Sunday, October 23, 2005

Oliver Twist - a Pleasant Surprise.

Last night, I saw Roman Polanski’s Oliver Twist and, having had no expectation whatsoever, I was pleasantly surprised. The very beginning sets the atmosphere with its Gustave Dore inspired images.

But the best part is the playing - especially Ben Kingsley (in the role of Fagin) whose language and accents strive for authenticity so much so that it may be hard to understand some expressions at times. His make-up changes him beyond recognition and reflects quite well Dickens’s own fascination for the grotesque.

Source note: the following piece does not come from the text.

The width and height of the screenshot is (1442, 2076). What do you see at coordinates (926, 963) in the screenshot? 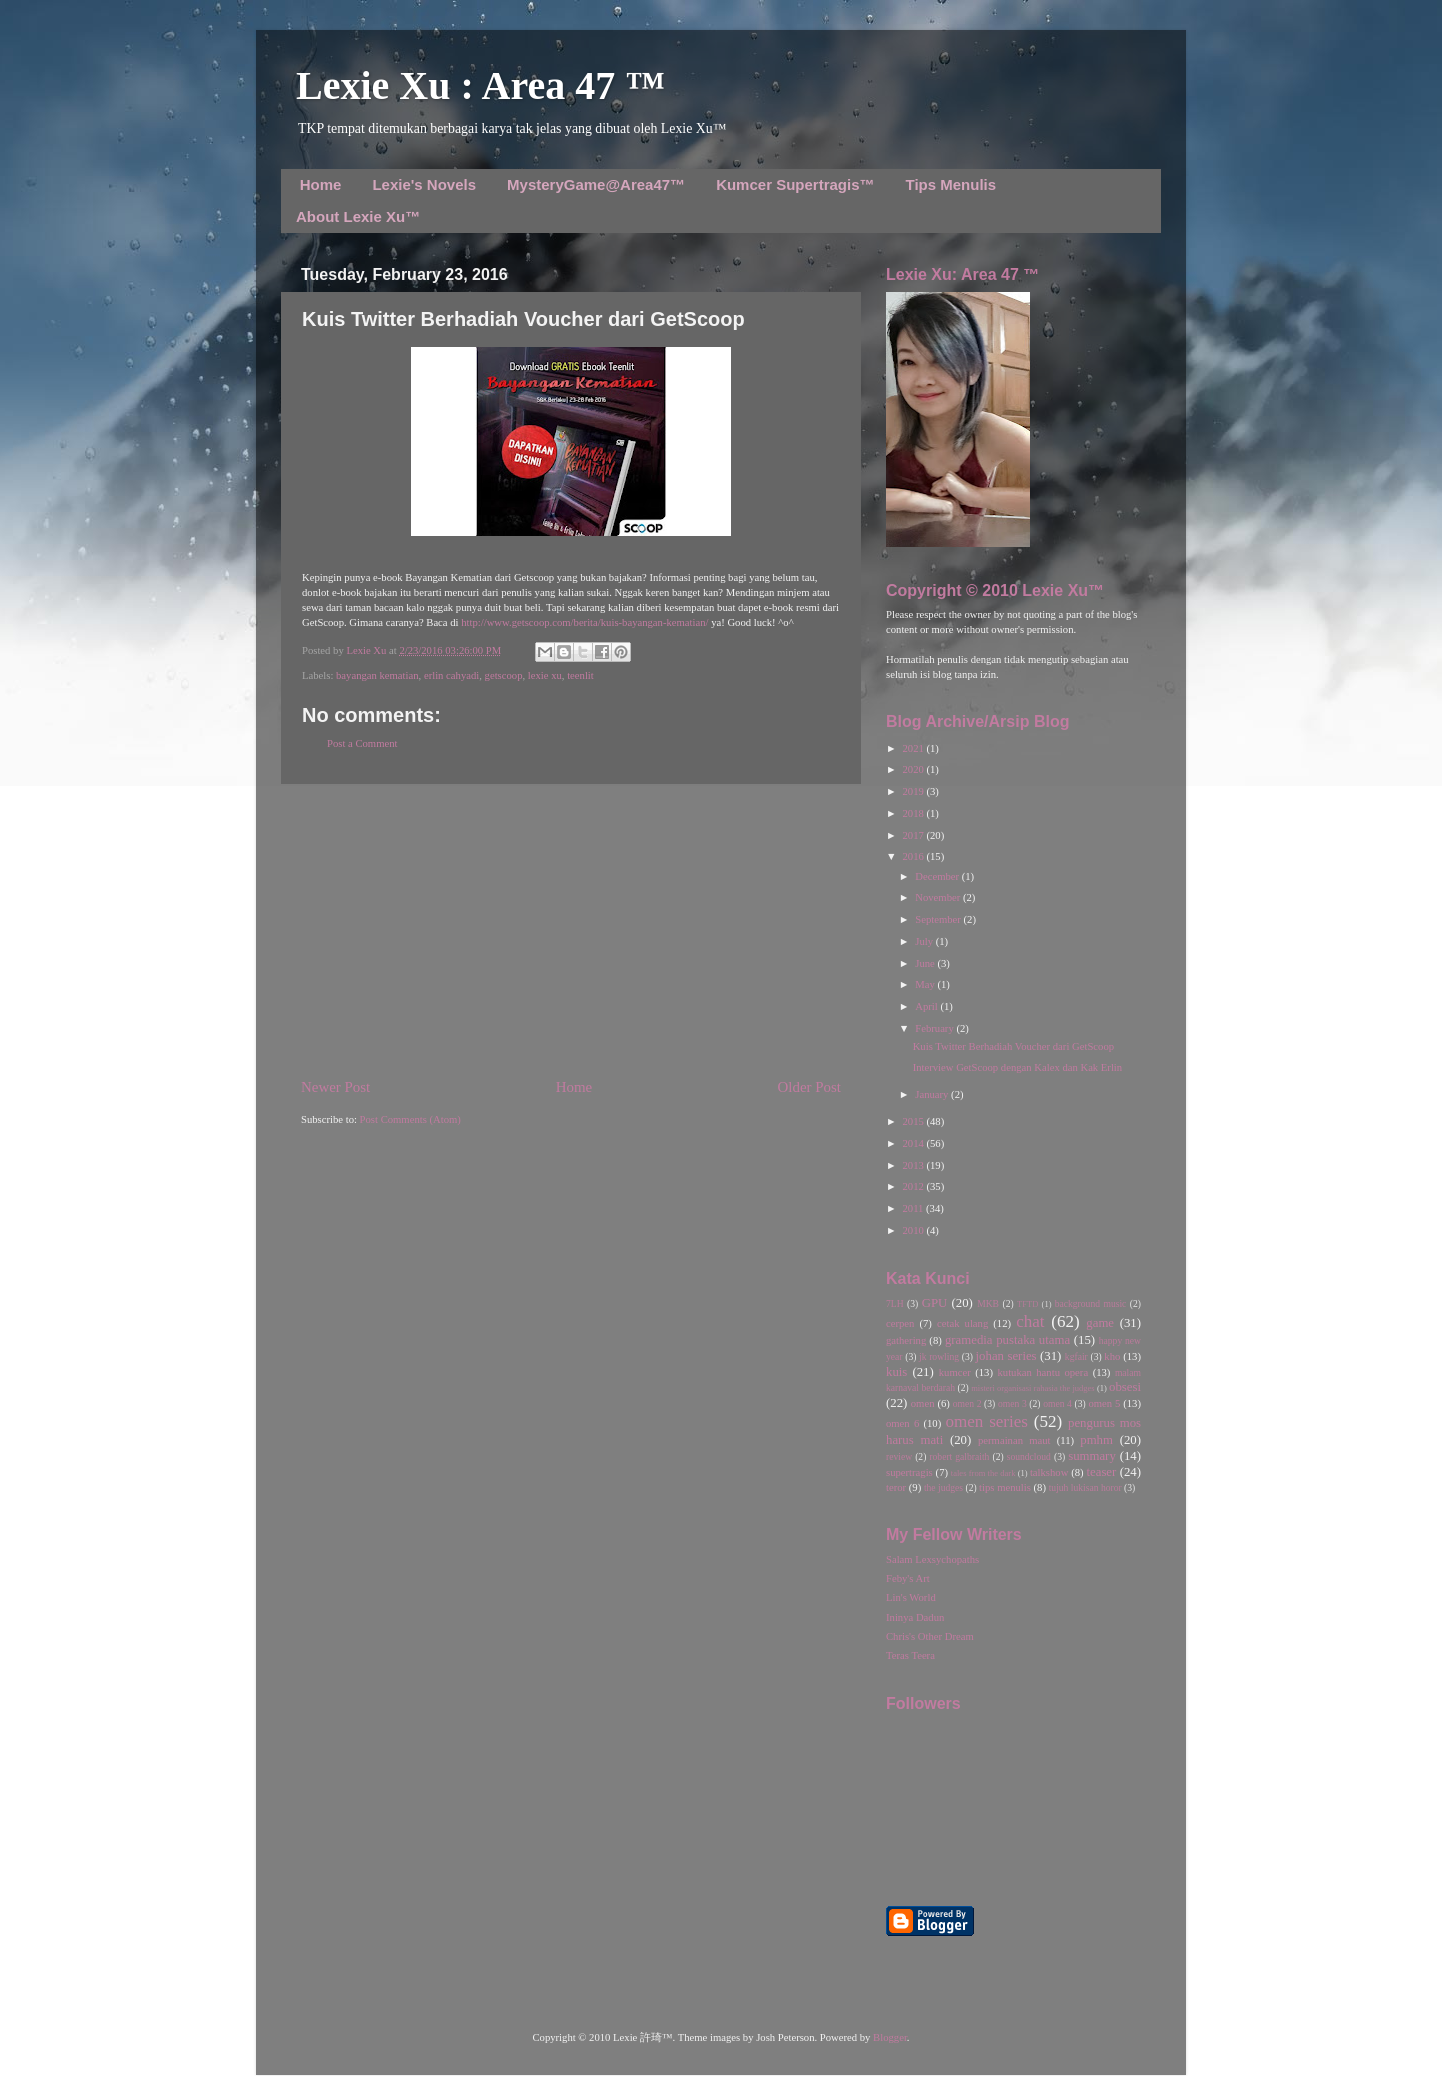
I see `June` at bounding box center [926, 963].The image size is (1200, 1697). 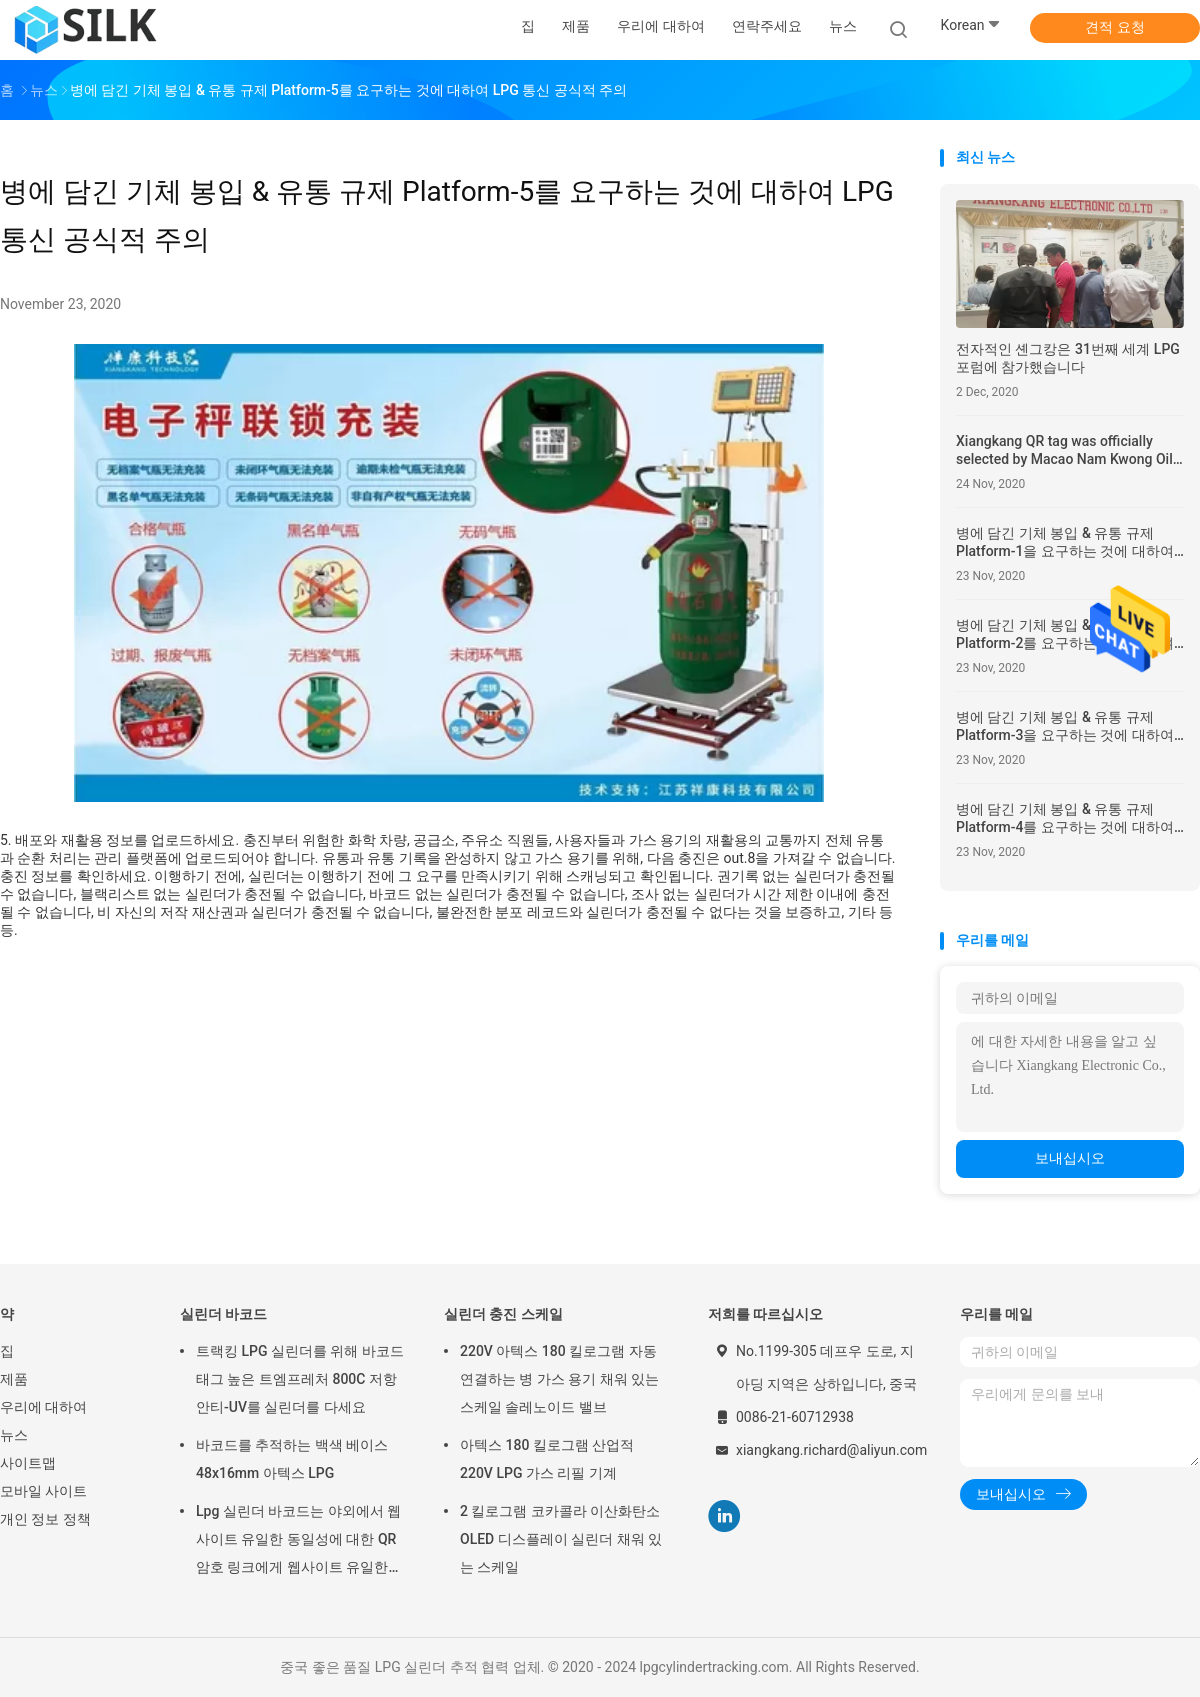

I also liked the changes made by the writer – some may lament that Fagin ends in prison but the prison scene makes the change worth it and it adds another philosophical dimension on the notion of guilt, forgiveness and punishment. Also, contrary to the original story Oliver is NOT reunited with rich parents which seem to be more fitting in this day and age. The only thing is that it is slow to draw out the emotions you feel when you first read the novel but this may be precisely due to the fact that the story is so universally known that it become shard to be surprised and, moreover we are so constantly emotionally solicited that we may have become a bit num to this kind of story (Been there.. Done that…).

But it is refreshing to be reminded of the old-fashioned thrills of good storytelling anyway, and it is definitely a movie worth taking children of 10 and above. Quite a change from the usual video-like movies marketed for kids.

NOTE: This drawing of Victorian London, by the French illustrator and printmaker Gustave Doré, shows the squalid conditions created for the urban labouring classes by the Industrial Revolution. The Industrial Revolution reshaped the urban environment, not least by concentrating workers in the new industrial towns and suburbs linked and supplied by railways. Doré documented some of the process in his drawings of London made between 1869 and 1871. The atmosphere and imagery of these pictures may have been influenced by his earlier cycle of illustrations for Dante’s Inferno, but many contemporary critics felt that, for the poorest sector of the working classes, the first Industrial Revolution had in many respects created a new workaday hell.


At 09:01, Anonymous marc said...

I quite agree with your review of Polanski's Oliver Twist.
Even if "some may lament that Fagin ends in prison", that's the way it goes in Dickens's novel, after all.
Besides, one of the things that should underlined if the absence of references to Fagin as "the Jew", mentioned about 250 times in Dickens's work.
It shows it is possible to avoid anti-Semitic clichés, especially when dealing with films first aimed at children.